Sports Culture vs. Jock Culture

Steve Gilliard has an excellent post on the difference between Sports Culture and Jock Culture. Here is a portion of it:

Sports culture is the thing you see every day, it's the t-shirts, the throwback jerseys and the tailgating. It has relatively little to do with athletes. It's about group identity and socialization. The players are a footnote to the team identity. Take AC Milan. People are so passionate about that team, that they protest outside their headquarter for a new manager.

Jock culture is a very different thing. While people love to support teams, that love doesn't always follows to athletes. People like what Barry Bonds can do for the Giants, they have no use for him as a person. Bonds is the personification of what is wrong with jock culture. Arrogant, loud, abusive towards women.

Because there is a big divide between the team and the athlete. While rooting for a team is a natural part of adulthood, athletes are often men-children, who are at once possesors of the male ideal, and frighteningly unable to deal with reality. Pro sports is the one area in adult life where paternalism reigns for men.
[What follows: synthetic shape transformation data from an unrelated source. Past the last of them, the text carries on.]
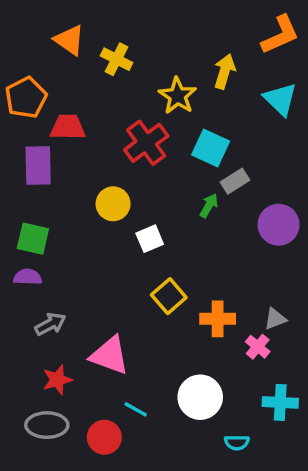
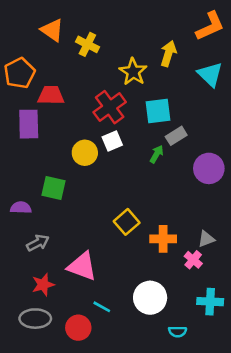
cyan square: (211, 148) -> (158, 111), turned -32
green square: (33, 239) -> (53, 188), moved
white square: (150, 239) -> (112, 141), moved

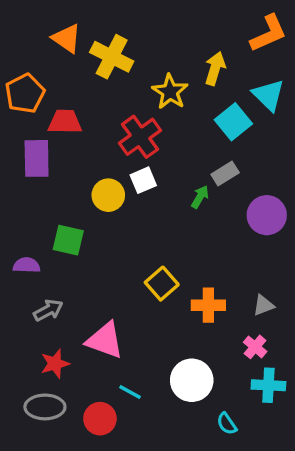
yellow cross: (87, 44) -> (112, 57), size x1.4
cyan square: (158, 111) -> (233, 122), moved, turned -32
pink cross: (193, 260) -> (255, 347), moved
cyan semicircle: (178, 332) -> (227, 424), turned 54

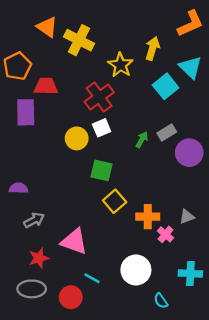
gray rectangle: (225, 173) -> (167, 133), moved
green square: (68, 240) -> (102, 170), moved
pink cross: (255, 347) -> (166, 234), moved

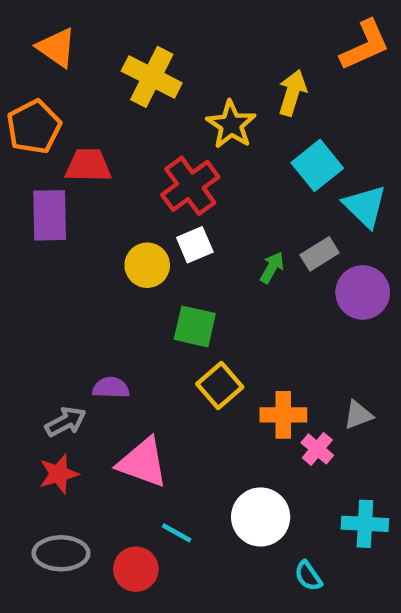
orange triangle: (47, 27) -> (56, 47), moved
cyan triangle: (190, 67) -> (365, 206), moved
purple semicircle: (19, 188) -> (111, 388), moved
red star: (39, 258) -> (59, 474), moved

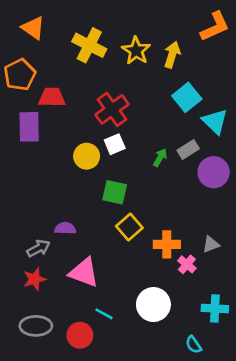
yellow star: (231, 125) -> (136, 51), moved
cyan semicircle: (308, 576) -> (194, 345), moved

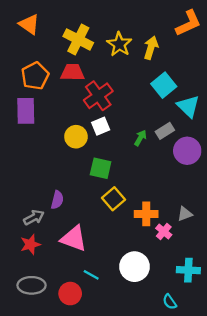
orange pentagon: (20, 75) -> (35, 76), moved
red trapezoid: (52, 97) -> (72, 72), moved
purple semicircle: (65, 228) -> (57, 200), turned 102

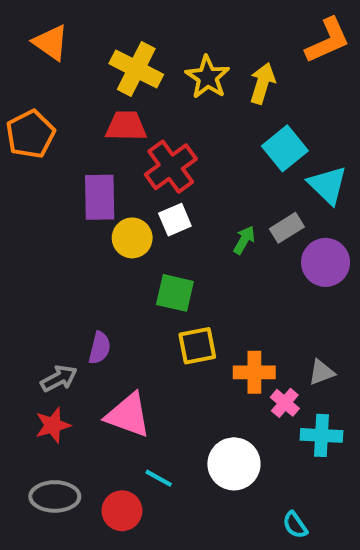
orange pentagon: (35, 76) -> (30, 134), moved
purple rectangle: (26, 111) -> (100, 197), moved
yellow square: (113, 199) -> (197, 346), turned 30
cyan cross: (188, 270) -> (321, 435), moved

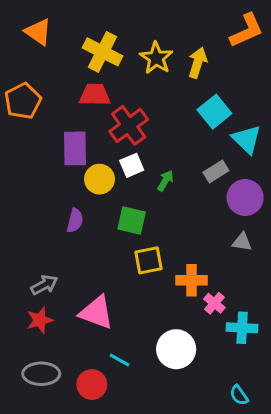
green arrow: (244, 240) -> (165, 181), moved
purple semicircle: (100, 348) -> (75, 220), moved
gray triangle: (321, 372) -> (242, 242), moved, turned 30
cyan semicircle: (295, 525) -> (239, 395), moved

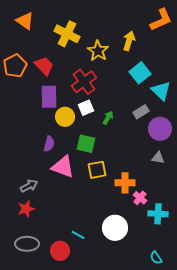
yellow star: (156, 58) -> (98, 51), moved
red trapezoid: (95, 95) -> (44, 66), moved, turned 45
pink triangle: (96, 312) -> (63, 167), moved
The military is the polar opposite, where young men are encouraged to be responsible, not only for their actions, but to the unit.

Most 23 year olds have responsilbities and duties, at work, within the family, in their personal life. But athletes do not. Athletes have one responsibility, which is to perform. They don't direct their own actions, they don't manage their own affairs, they can even create buffers in their personal life.

The irony is that at the high school and college level, jocks are usually disliked by most students. They are often the parental idea of the perfect child, while to their peers, they're hated. Why? Because they are allowed to terroize their surroundings while receiving praise from adults.

He goes on to talk about effect the Jock Culture has on the way male athletes treat women. I think he describes the life of an elite athlete pretty well.